## [Task description]
Any picture in the range stays out of the copy; retype exactly the lines from the one with "der vhs Lippe-West, sofern" to the end of the listing.

### Material for this exercise

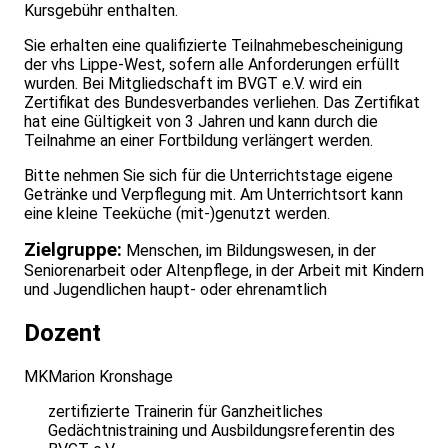
Kursgebühr enthalten.
Sie erhalten eine qualifizierte Teilnahmebescheinigung
der vhs Lippe-West, sofern alle Anforderungen erfüllt
wurden. Bei Mitgliedschaft im BVGT e.V. wird ein
Zertifikat des Bundesverbandes verliehen. Das Zertifikat
hat eine Gültigkeit von 3 Jahren und kann durch die
Teilnahme an einer Fortbildung verlängert werden.
Bitte nehmen Sie sich für die Unterrichtstage eigene
Getränke und Verpflegung mit. Am Unterrichtsort kann
eine kleine Teeküche (mit-)genutzt werden.
Zielgruppe:
Menschen, im Bildungswesen, in der
Seniorenarbeit oder Altenpflege, in der Arbeit mit Kindern
und Jugendlichen haupt- oder ehrenamtlich
Dozent
MK
Marion Kronshage
zertifizierte Trainerin für Ganzheitliches
Gedächtnistraining und Ausbildungsreferentin des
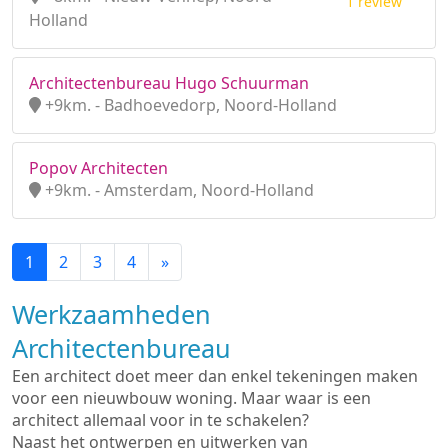
1 review
Holland
Architectenbureau Hugo Schuurman
+9km. - Badhoevedorp, Noord-Holland
Popov Architecten
+9km. - Amsterdam, Noord-Holland
1
2
3
4
»
Werkzaamheden
Architectenbureau
Een architect doet meer dan enkel tekeningen maken
voor een nieuwbouw woning. Maar waar is een
architect allemaal voor in te schakelen?
Naast het ontwerpen en uitwerken van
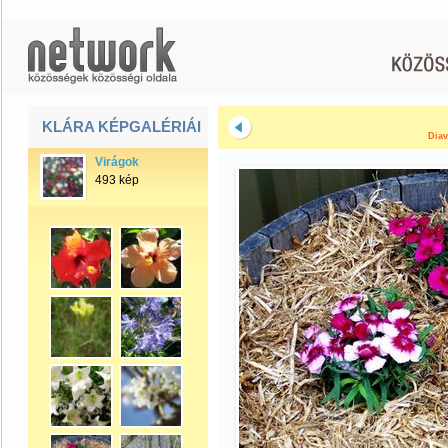
KLÁRA KÉPGALÉRIÁI
Diav
Virágok
493 kép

######

## [Problem solution]
der vhs Lippe-West, sofern alle Anforderungen erfüllt
wurden. Bei Mitgliedschaft im BVGT e.V. wird ein
Zertifikat des Bundesverbandes verliehen. Das Zertifikat
hat eine Gültigkeit von 3 Jahren und kann durch die
Teilnahme an einer Fortbildung verlängert werden.
Bitte nehmen Sie sich für die Unterrichtstage eigene
Getränke und Verpflegung mit. Am Unterrichtsort kann
eine kleine Teeküche (mit-)genutzt werden.
Zielgruppe:
Menschen, im Bildungswesen, in der
Seniorenarbeit oder Altenpflege, in der Arbeit mit Kindern
und Jugendlichen haupt- oder ehrenamtlich
Dozent
MK
Marion Kronshage
zertifizierte Trainerin für Ganzheitliches
Gedächtnistraining und Ausbildungsreferentin des
1 review
Holland
Architectenbureau Hugo Schuurman
+9km. - Badhoevedorp, Noord-Holland
Popov Architecten
+9km. - Amsterdam, Noord-Holland
1
2
3
4
»
Werkzaamheden
Architectenbureau
Een architect doet meer dan enkel tekeningen maken
voor een nieuwbouw woning. Maar waar is een
architect allemaal voor in te schakelen?
Naast het ontwerpen en uitwerken van
KLÁRA KÉPGALÉRIÁI
Diav
Virágok
493 kép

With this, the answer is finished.